Problem >> Among the entries below, one line contains "working group last call after" and another contains "draw you right". Transcribe those two lines and every line between them, exactly.

Stored dataset items
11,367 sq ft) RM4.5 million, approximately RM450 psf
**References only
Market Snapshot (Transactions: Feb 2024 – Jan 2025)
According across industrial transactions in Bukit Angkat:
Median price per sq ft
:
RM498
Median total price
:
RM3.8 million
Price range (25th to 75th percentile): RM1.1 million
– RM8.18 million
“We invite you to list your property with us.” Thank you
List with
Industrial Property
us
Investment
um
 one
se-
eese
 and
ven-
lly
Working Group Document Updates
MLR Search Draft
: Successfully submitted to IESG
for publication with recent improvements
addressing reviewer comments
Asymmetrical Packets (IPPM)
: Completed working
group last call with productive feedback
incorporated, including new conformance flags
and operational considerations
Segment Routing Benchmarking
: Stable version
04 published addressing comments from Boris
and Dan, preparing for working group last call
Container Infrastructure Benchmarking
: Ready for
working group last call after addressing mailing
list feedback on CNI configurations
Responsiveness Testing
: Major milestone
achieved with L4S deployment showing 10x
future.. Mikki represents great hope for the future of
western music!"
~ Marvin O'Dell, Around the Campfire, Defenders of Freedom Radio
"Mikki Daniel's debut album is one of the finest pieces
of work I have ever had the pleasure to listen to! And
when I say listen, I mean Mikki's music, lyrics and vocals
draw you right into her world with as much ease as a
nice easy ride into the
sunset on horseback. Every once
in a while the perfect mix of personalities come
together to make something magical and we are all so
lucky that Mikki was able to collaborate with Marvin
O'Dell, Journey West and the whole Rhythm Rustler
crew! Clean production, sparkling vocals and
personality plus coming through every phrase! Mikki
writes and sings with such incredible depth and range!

Reply to the task >>
working group last call after addressing mailing
list feedback on CNI configurations
Responsiveness Testing
: Major milestone
achieved with L4S deployment showing 10x
future.. Mikki represents great hope for the future of
western music!"
~ Marvin O'Dell, Around the Campfire, Defenders of Freedom Radio
"Mikki Daniel's debut album is one of the finest pieces
of work I have ever had the pleasure to listen to! And
when I say listen, I mean Mikki's music, lyrics and vocals
draw you right into her world with as much ease as a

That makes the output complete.